EXERCISE OBJECTIVE — Which lines in the material below contain the word "also"? Copy each of them.
=== Begin Enclosure ===
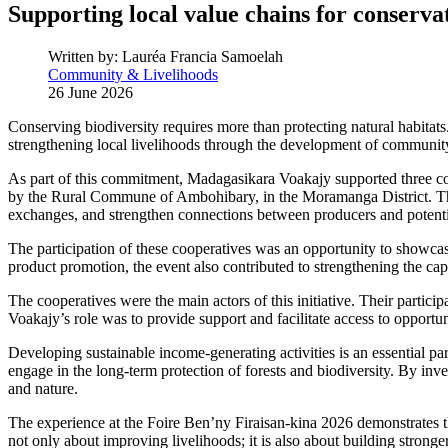
Supporting local value chains for conserva
Written by:
Lauréa Francia Samoelah
Community & Livelihoods
26 June 2026
Conserving biodiversity requires more than protecting natural habitat
strengthening local livelihoods through the development of community
As part of this commitment, Madagasikara Voakajy supported three co
by the Rural Commune of Ambohibary, in the Moramanga District. This 
exchanges, and strengthen connections between producers and potenti
The participation of these cooperatives was an opportunity to showcase
product promotion, the event also contributed to strengthening the c
The cooperatives were the main actors of this initiative. Their partic
Voakajy’s role was to provide support and facilitate access to opportun
Developing sustainable income-generating activities is an essential pa
engage in the long-term protection of forests and biodiversity. By inve
and nature.
The experience at the Foire Ben’ny Firaisan-kina 2026 demonstrates t
not only about improving livelihoods; it is also about building stronge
=== End Enclosure ===
TASK ANSWER —
product promotion, the event also contributed to strengthening the c
not only about improving livelihoods; it is also about building stronge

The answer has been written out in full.